BRIEF:
From the first line to the last, please print the entries exactly, omitting pictures.
======== RECORDS TO USE
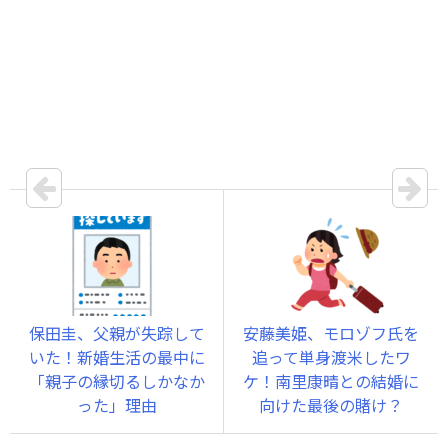
保田圭、父親が失踪して
安藤美姫、モロゾフ氏を
いた！新婚生活の最中に
追って単身渡米したワ
「親子の縁切るしかなか
ケ！南里康晴との結婚に
った」理由
向けた最後の賭け？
================
TASK RESULT:
保田圭、父親が失踪して
安藤美姫、モロゾフ氏を
いた！新婚生活の最中に
追って単身渡米したワ
「親子の縁切るしかなか
ケ！南里康晴との結婚に
った」理由
向けた最後の賭け？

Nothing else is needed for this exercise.